The Ray of Hope Prize® is a $100,000 prize competition that provides top biomimicry startups with connections, media exposure, and funding to accelerate their path to commercial success.

Nature has evolved strategies to address many of the challenges humans face today. By looking to nature for inspiration, innovators from all sectors are bringing incredible new technologies to life and to market. 

Apply now and join those that are building successful biomimicry businesses, accelerating the development and commercialization of biomimicry startup innovations, and becoming the next generation of sustainability entrepreneurs.


Why Apply?

Do you have a product, service, or technology that helps create a sustainable, resilient future? The Ray of Hope Prize competition can bring your startup to the next level. 

Competitors are eligible to receive the $100,000 prize, along with media exposure to major press outlets (past Ray of Hope Prize winners from the Launchpad have had their stories shared on CBS, the BBC, and PBS.)  Benefits include pitch training, product refinement, and storytelling enhancement. Participants also gain access to a growing community of biomimicry designers and entrepreneurs, industry leaders, and potential investors.


The Ray of Hope Prize application process is now closed, but we encourage you to join our newsletter list to stay up to date on the innovations emerging from this year’s competition and how to apply for next year’s cycle.

2019 Ray of Hope Prize

At the end of each competition cycle, one team is awarded the $100,000 Ray of Hope Prize, in partnership with the Ray C. Anderson Foundation.

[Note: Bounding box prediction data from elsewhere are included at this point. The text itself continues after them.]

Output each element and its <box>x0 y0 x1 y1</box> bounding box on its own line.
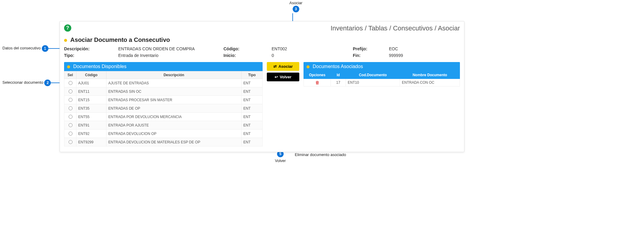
associated-th-cod: Cod.Documento <box>346 71 400 79</box>
fin-label: Fin: <box>353 53 389 58</box>
available-header: Documentos Disponibles <box>64 62 263 71</box>
asociar-button[interactable]: ⇄ Asociar <box>267 62 299 71</box>
table-row: AJU01AJUSTE DE ENTRADASENT <box>64 79 263 87</box>
row-descripcion: ENTRADAS DE OP <box>106 104 242 113</box>
select-radio[interactable] <box>69 81 72 85</box>
descripcion-label: Descripción: <box>64 46 118 51</box>
page-title-text: Asociar Documento a Consecutivo <box>70 36 170 43</box>
annotation-3-marker: 3 <box>293 6 299 12</box>
associated-th-id: Id <box>331 71 346 79</box>
select-radio[interactable] <box>69 140 72 144</box>
row-descripcion: AJUSTE DE ENTRADAS <box>106 79 242 87</box>
table-row: ENT92ENTRADA DEVOLUCION OPENT <box>64 130 263 138</box>
associated-title: Documentos Asociados <box>313 64 363 69</box>
volver-button[interactable]: ↩ Volver <box>267 73 299 81</box>
associated-header: Documentos Asociados <box>304 62 460 71</box>
available-table: Sel Código Descripción Tipo AJU01AJUSTE … <box>64 71 263 146</box>
available-title: Documentos Disponibles <box>73 64 126 69</box>
row-descripcion: ENTRADA DEVOLUCION DE MATERIALES ESP DE … <box>106 138 242 146</box>
row-cod: ENT10 <box>346 79 400 86</box>
consecutivo-details: Descripción: ENTRADAS CON ORDEN DE COMPR… <box>64 46 460 58</box>
select-radio[interactable] <box>69 132 72 136</box>
tipo-label: Tipo: <box>64 53 118 58</box>
help-icon[interactable]: ? <box>64 24 71 32</box>
table-row: ENT91ENTRADA POR AJUSTEENT <box>64 121 263 130</box>
annotation-2: Seleccionar documento 2 <box>2 80 51 86</box>
select-radio[interactable] <box>69 123 72 127</box>
asociar-button-label: Asociar <box>279 64 293 69</box>
row-descripcion: ENTRADA POR AJUSTE <box>106 121 242 130</box>
available-bullet-icon <box>67 65 70 68</box>
page-title: Asociar Documento a Consecutivo <box>64 36 460 43</box>
trash-icon[interactable]: 🗑 <box>315 80 319 85</box>
row-tipo: ENT <box>242 121 263 130</box>
table-row: ENT9299ENTRADA DEVOLUCION DE MATERIALES … <box>64 138 263 146</box>
row-codigo: ENT9299 <box>76 138 106 146</box>
row-codigo: ENT11 <box>76 87 106 96</box>
annotation-3: Asociar 3 <box>289 1 302 12</box>
inicio-value: 0 <box>272 53 353 58</box>
breadcrumb: Inventarios / Tablas / Consecutivos / As… <box>331 24 460 32</box>
annotation-1: Datos del consecutivo 1 <box>2 45 48 52</box>
available-th-codigo: Código <box>76 71 106 79</box>
row-codigo: ENT35 <box>76 104 106 113</box>
action-buttons: ⇄ Asociar ↩ Volver <box>267 62 299 81</box>
row-nombre: ENTRADA CON OC <box>400 79 460 86</box>
row-tipo: ENT <box>242 104 263 113</box>
table-row: ENT35ENTRADAS DE OPENT <box>64 104 263 113</box>
annotation-4-text: Eliminar documento asociado <box>295 152 346 157</box>
table-row: ENT15ENTRADAS PROCESAR SIN MASTERENT <box>64 96 263 104</box>
swap-icon: ⇄ <box>273 64 277 69</box>
annotation-1-text: Datos del consecutivo <box>2 46 41 50</box>
volver-button-label: Volver <box>280 75 291 79</box>
row-codigo: ENT92 <box>76 130 106 138</box>
table-row: ENT11ENTRADAS SIN OCENT <box>64 87 263 96</box>
row-descripcion: ENTRADAS PROCESAR SIN MASTER <box>106 96 242 104</box>
row-tipo: ENT <box>242 96 263 104</box>
row-codigo: ENT91 <box>76 121 106 130</box>
annotation-5-text: Volver <box>275 158 286 163</box>
row-descripcion: ENTRADAS SIN OC <box>106 87 242 96</box>
associated-th-opciones: Opciones <box>304 71 331 79</box>
annotation-2-text: Seleccionar documento <box>2 80 43 85</box>
associated-th-nombre: Nombre Documento <box>400 71 460 79</box>
table-row: 🗑17ENT10ENTRADA CON OC <box>304 79 460 86</box>
select-radio[interactable] <box>69 106 72 110</box>
row-codigo: ENT15 <box>76 96 106 104</box>
back-arrow-icon: ↩ <box>275 75 278 79</box>
prefijo-label: Prefijo: <box>353 46 389 51</box>
available-th-tipo: Tipo <box>242 71 263 79</box>
row-tipo: ENT <box>242 130 263 138</box>
table-row: ENT55ENTRADA POR DEVOLUCION MERCANCIAENT <box>64 113 263 121</box>
associated-table: Opciones Id Cod.Documento Nombre Documen… <box>304 71 460 86</box>
main-panel: ? Inventarios / Tablas / Consecutivos / … <box>60 21 464 152</box>
row-tipo: ENT <box>242 87 263 96</box>
title-bullet-icon <box>64 39 67 42</box>
row-tipo: ENT <box>242 138 263 146</box>
select-radio[interactable] <box>69 89 72 93</box>
codigo-value: ENT002 <box>272 46 353 51</box>
fin-value: 999999 <box>389 53 437 58</box>
codigo-label: Código: <box>223 46 272 51</box>
row-tipo: ENT <box>242 113 263 121</box>
row-tipo: ENT <box>242 79 263 87</box>
associated-documents-panel: Documentos Asociados Opciones Id Cod.Doc… <box>304 62 460 86</box>
annotation-3-text: Asociar <box>289 1 302 5</box>
available-th-sel: Sel <box>64 71 76 79</box>
row-codigo: AJU01 <box>76 79 106 87</box>
select-radio[interactable] <box>69 115 72 119</box>
associated-bullet-icon <box>307 65 310 68</box>
annotation-5: 5 Volver <box>275 151 286 163</box>
row-id: 17 <box>331 79 346 86</box>
row-descripcion: ENTRADA POR DEVOLUCION MERCANCIA <box>106 113 242 121</box>
prefijo-value: EOC <box>389 46 437 51</box>
available-th-descripcion: Descripción <box>106 71 242 79</box>
select-radio[interactable] <box>69 98 72 102</box>
tipo-value: Entrada de Inventario <box>118 53 223 58</box>
row-descripcion: ENTRADA DEVOLUCION OP <box>106 130 242 138</box>
descripcion-value: ENTRADAS CON ORDEN DE COMPRA <box>118 46 223 51</box>
available-documents-panel: Documentos Disponibles Sel Código Descri… <box>64 62 263 146</box>
inicio-label: Inicio: <box>223 53 272 58</box>
row-codigo: ENT55 <box>76 113 106 121</box>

This prize is awarded to the most viable prototype that embodies the radical design principles of biomimicry and Ray’s legacy of sustainable success.

2019 winner: $100,000

WatchTower Robotics

Boston, Massachusetts

Watchtower uses a next-generation, flexible robot to inspect water pipes, locating leaks for utilities to easily fix. The strategy is to build a robot that is like a squid or gecko; it leaves behind a piece at every leak it finds in an underground water pipe. This piece has a beacon effect that allows maintenance crews to locate it with wireless scanners from above ground, pinpoint the location of the leaks, and know where to dig and fix them.

Past Years’ Winners

2019 Second Place Prize: $25,000

Aruga Technologies

Pittsburgh, Pennsylvania

Aruga has developed a platform technology that uses a self-cleaning mechanism found throughout nature: dynamic wrinkling. Their first product is a vascular implant that doubles traditional implant lifetime by keeping blood clot buildup from depositing on the blood contacting surface. They are exploring how their technology may be applied across industrial surfaces that frequently experience fouling, such as marine and water infrastructure.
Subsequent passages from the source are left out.